Legal challenges — On November 25, the two lawsuits challenging the Redistricting Commission were denied a preliminary injunction by U.S. District Judge Janet Neff. The first case was brought by those who, under the law, would be prohibited from Commission membership including anyone who has served in a partisan post or run as a partisan candidate within the previous six years as well as their immediate family members. The other challenge brought by the Michigan Republican Party disputes the ability of persons to self-identify their political affiliation, saying there is no way for the Republican Party to assure those claiming to be Republican are in fact Republican. Both plaintiffs have given notice of intent to appeal the decision.

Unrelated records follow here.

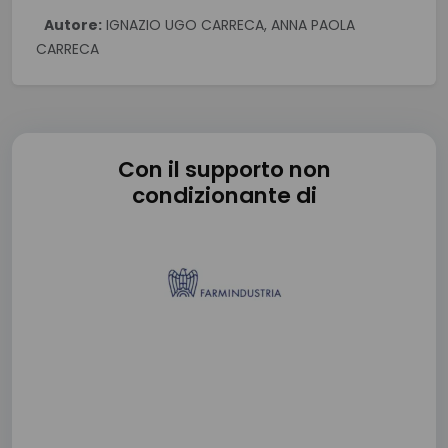
Autore:
IGNAZIO UGO CARRECA, ANNA PAOLA
CARRECA
Con il supporto non
condizionante di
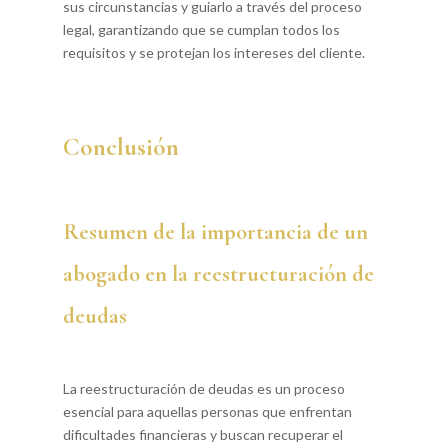
sus circunstancias y guiarlo a través del proceso
legal, garantizando que se cumplan todos los
requisitos y se protejan los intereses del cliente.
Conclusión
Resumen de la importancia de un
abogado en la reestructuración de
deudas
La reestructuración de deudas es un proceso
esencial para aquellas personas que enfrentan
dificultades financieras y buscan recuperar el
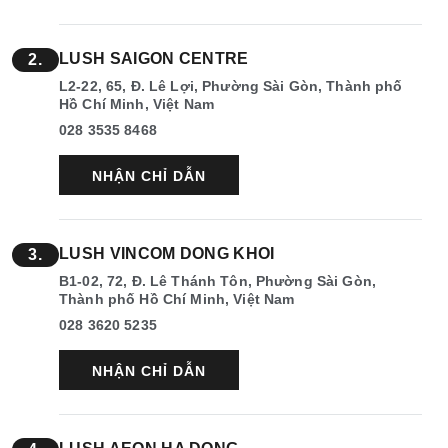
LUSH SAIGON CENTRE
2.
L2-22, 65, Đ. Lê Lợi, Phường Sài Gòn, Thành phố
Hồ Chí Minh, Việt Nam
028 3535 8468
NHẬN CHỈ DẪN
LUSH VINCOM DONG KHOI
3.
B1-02, 72, Đ. Lê Thánh Tôn, Phường Sài Gòn,
Thành phố Hồ Chí Minh, Việt Nam
028 3620 5235
NHẬN CHỈ DẪN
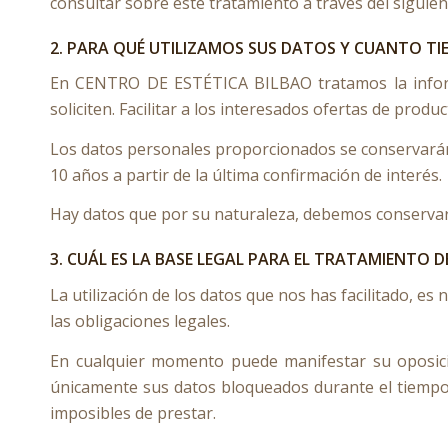
consultar sobre este tratamiento a través del siguie
2. PARA QUÉ UTILIZAMOS SUS DATOS Y CUANTO 
En CENTRO DE ESTÉTICA BILBAO tratamos la informac
soliciten. Facilitar a los interesados ofertas de produc
Los datos personales proporcionados se conservarán 
10 años a partir de la última confirmación de interés.
Hay datos que por su naturaleza, debemos conservar a
3. CUÁL ES LA BASE LEGAL PARA EL TRATAMIENTO 
La utilización de los datos que nos has facilitado, es
las obligaciones legales.
En cualquier momento puede manifestar su oposició
únicamente sus datos bloqueados durante el tiempo 
imposibles de prestar.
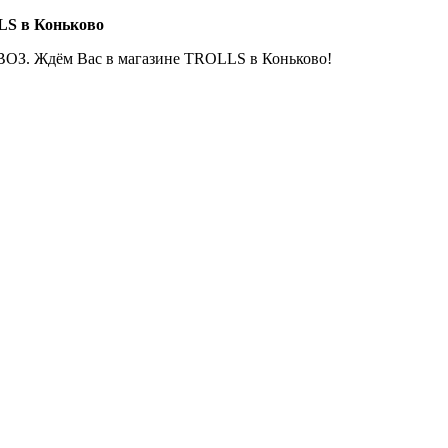
LS в Коньково
ОЗ. Ждём Вас в магазине TROLLS в Коньково!
Е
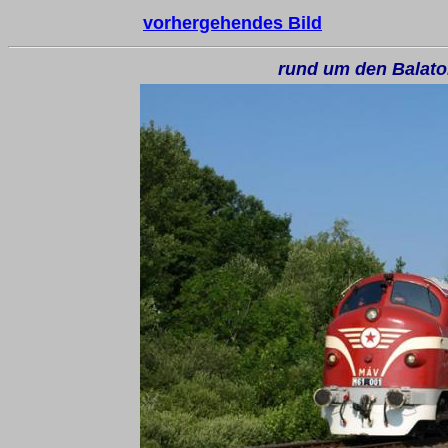
vorhergehendes Bild
rund um den Balato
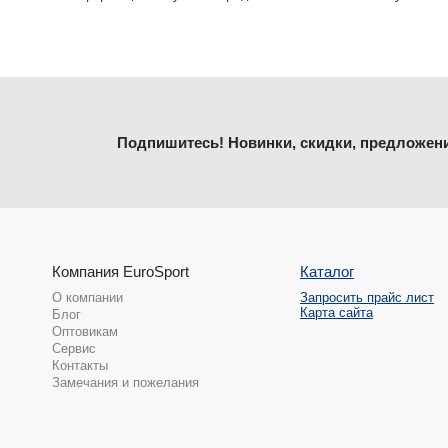
Подпишитесь! Новинки, скидки, предложен
Компания EuroSport
Каталог
О компании
Запросить прайс лист
Карта сайта
Блог
Оптовикам
Сервис
Контакты
Замечания и пожелания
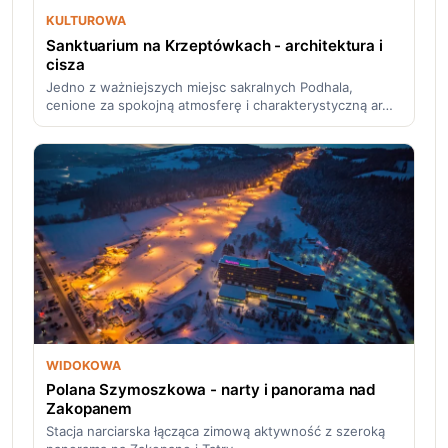
KULTUROWA
Sanktuarium na Krzeptówkach - architektura i
cisza
Jedno z ważniejszych miejsc sakralnych Podhala,
cenione za spokojną atmosferę i charakterystyczną ar…
WIDOKOWA
Polana Szymoszkowa - narty i panorama nad
Zakopanem
Stacja narciarska łącząca zimową aktywność z szeroką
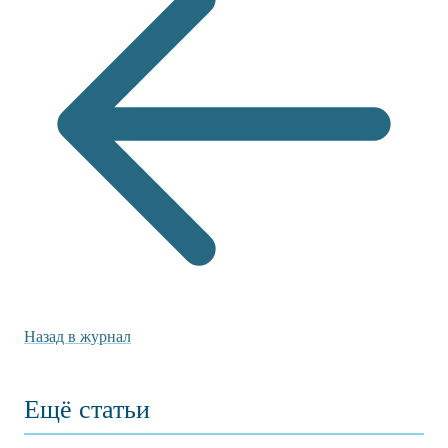
Назад в журнал
Ещё статьи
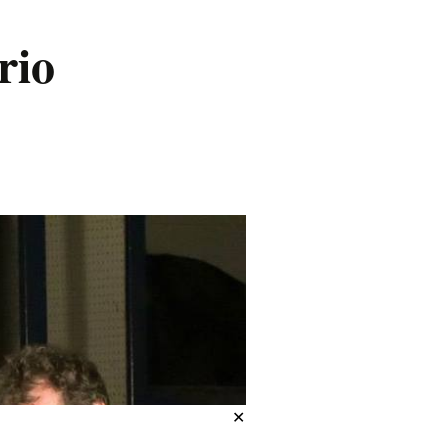
rio
✕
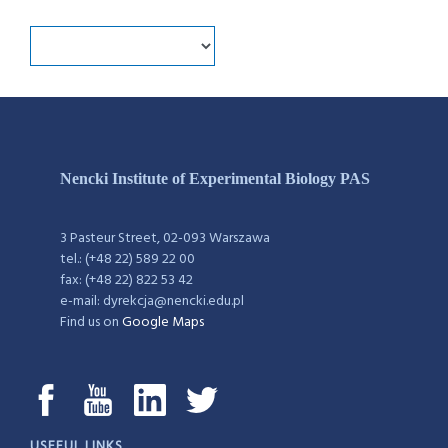
Nencki Institute of Experimental Biology PAS
3 Pasteur Street, 02-093 Warszawa
tel.: (+48 22) 589 22 00
fax: (+48 22) 822 53 42
e-mail: dyrekcja@nencki.edu.pl
Find us on
Google Maps
USEFUL LINKS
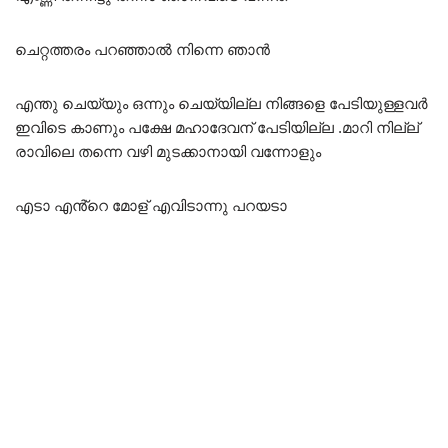
ചെറ്റത്തരം പറഞ്ഞാൽ നിന്നെ ഞാൻ
എന്തു ചെയ്യും ഒന്നും ചെയ്യില്ല നിങ്ങളെ പേടിയുള്ളവർ
ഇവിടെ കാണും പക്ഷേ മഹാദേവന് പേടിയില്ല .മാറി നില്ല്
രാവിലെ തന്നെ വഴി മുടക്കാനായി വന്നോളും
എടാ എൻ്റെ മോള് എവിടാന്നു പറയടാ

The lawsuits are Daunt v. Benson, USDWM Case No. 19-614 and Michigan Republican Party v. Benson, USDWM Case No. 19-669.
VNP launches Voters Against Corruption — Voters Not Politicians, the nonpartisan, grassroots group that led the drive to end partisan gerrymandering in Michigan through a successful constitutional amendment ballot proposal, is hosting a series of live and on-line/phone town hall meetings to discuss Michigan’s last-in-the-nation integrity rating and how voters can work for policies that fight corruption, hold politicians accountable, and bring integrity to state government.
VNP gathered feedback from people across the state through surveys and town halls to learn more about what issues the organization can address next. Some of the suggestions include fixing Michigan’s strictest-in-the-nation term limits, expanding access to public records, closing the revolving door from legislator to lobbyist, campaign finance reform, and changes to “lame-duck.”
VOYA ERROR ON 401(K) ACCOUNTS
The state’s 401(k) and 457 retirement savings account record keeper Voya erred in giving the Stable Value Fund an incorrect price from December 1, 2017 through September 26, 2019. Hundreds of state employees had their accounts adjusted up or down. The Department of Management and Budget spokesperson said “most of the changes were minor” and less than $100. He said there were 125 accounts reduced in value by more than $1,000 and 121 accounts increased in value by more than $1,000. State employees wanting a more thorough explanation should contact a Voya representative. The letter employees received from Voya provided a number and hours for employees to reach a customer service representative.